La Psicología Positiva asume que las personas y las organizaciones que aceptan trabajar con las estrategias de crecimiento y mejora que derivan de sus premisas, planteamientos y herramientas, se descubren más saludables, disponen de más recursos y están más motivadas para desarrollarse, crecer y mejorar.

En 1998 Martin Seligman (un Psicólogo Clínico de gran reputación y experiencia) se hace cargo de la presidencia de la Asociación Americana de Psicología y decide cambiar el enfoque principal de la psicología (hasta ese momento centrada en ayudar a las personas en dificultades) consagrándose al estudio de las fortalezas humanas y en cómo promoverlas, desarrollarlas y promocionarlas.

Numerosos estudios han demostrado cómo las emociones positivas están relacionadas con beneficios en la mejora de la salud, en el aumento de la longevidad y en general, en tener una mayor sensación de “calidad de vida” y de felicidad.

Y esto de la felicidad, ¿qué es exactamente? ¿se puede medir?

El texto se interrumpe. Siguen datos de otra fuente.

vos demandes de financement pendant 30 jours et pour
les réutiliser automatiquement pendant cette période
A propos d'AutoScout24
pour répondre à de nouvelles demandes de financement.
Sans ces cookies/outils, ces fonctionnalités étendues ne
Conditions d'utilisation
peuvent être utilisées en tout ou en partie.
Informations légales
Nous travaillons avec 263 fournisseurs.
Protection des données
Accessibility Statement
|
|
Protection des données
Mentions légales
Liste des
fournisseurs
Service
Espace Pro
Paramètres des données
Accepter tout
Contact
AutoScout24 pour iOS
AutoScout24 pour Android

Sin duda, preguntas sobre las que debatir largo y tendido… Parece demostrado, según diferentes estudios, que nuestros genes son responsables del 50% de nuestro nivel de felicidad y que nuestra acciones y actitudes son responsables de otro 40%. Por tanto, nuestras elecciones y comportamientos tienen un impacto enormemente significativo en nuestro nivel de felicidad personal.

¿Podemos extrapolar lo anterior y sus conclusiones a nuestros entornos de trabajo? La respuesta es ¡SI!

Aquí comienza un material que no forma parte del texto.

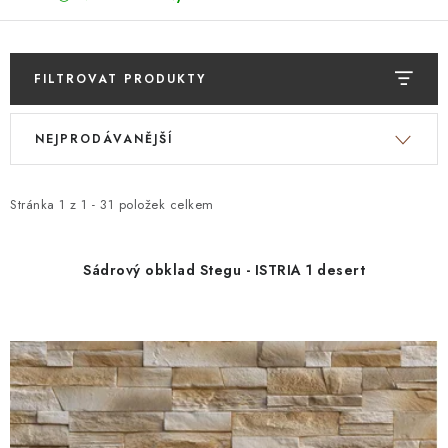
FILTROVAT PRODUKTY
V
Ř
NEJPRODÁVANĚJŠÍ
ý
a
p
z
i
e
Stránka
1
z
1
-
31
položek celkem
s
n
p
í
Sádrový obklad Stegu - ISTRIA 1 desert
r
p
o
r
d
o
u
d
k
u
t
k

Globalización, nuevas tecnologías, velocidad de los cambios en el entorno y en las necesidades de nuestros clientes, nuevos valores, demanda de efectividad… Las empresas de hoy en día están obligadas a adaptarse con rapidez a todos estos cambios. La situación de “cambio permanente” puede afectar  a la salud y el nivel de motivación y compromiso de nuestros equipos, y, en consecuencia, derivar en pérdidas económicas por absentismo y también por “presentismo”.

Trabajamos para el desarrollo del Capital Psicológico de la empresa (Luthans) impulsando el crecimiento individual y grupal  en cuatro fortalezas:

Esperanza, Optimismo, Eficacia y Resiliencia.

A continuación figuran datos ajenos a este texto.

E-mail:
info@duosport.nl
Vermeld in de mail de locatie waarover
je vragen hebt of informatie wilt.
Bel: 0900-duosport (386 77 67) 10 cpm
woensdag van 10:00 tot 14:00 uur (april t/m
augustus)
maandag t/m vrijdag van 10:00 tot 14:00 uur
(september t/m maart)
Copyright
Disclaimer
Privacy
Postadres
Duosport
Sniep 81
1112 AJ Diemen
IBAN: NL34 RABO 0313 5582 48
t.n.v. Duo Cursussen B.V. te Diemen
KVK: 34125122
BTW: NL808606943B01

Estas fortalezas ayudan a los individuos y a los equipos en los procesos de cambio, además de estar directamente relacionadas con una mejora de la productividad, una bajada del nivel de estrés individual y grupal y, en consecuencia, una mejora del estado de salud de las personas y los entornos en los que trabajan.

Asimismo, utilizando técnicas adaptadas de Mindfulness, ayudamos a las personas y a los equipos en el desarrollo de cuatro aspectos fundamentales que facilitan afrontar con éxito la realidad empresarial que vivimos:

Creatividad, Compasión, Foco y Claridad.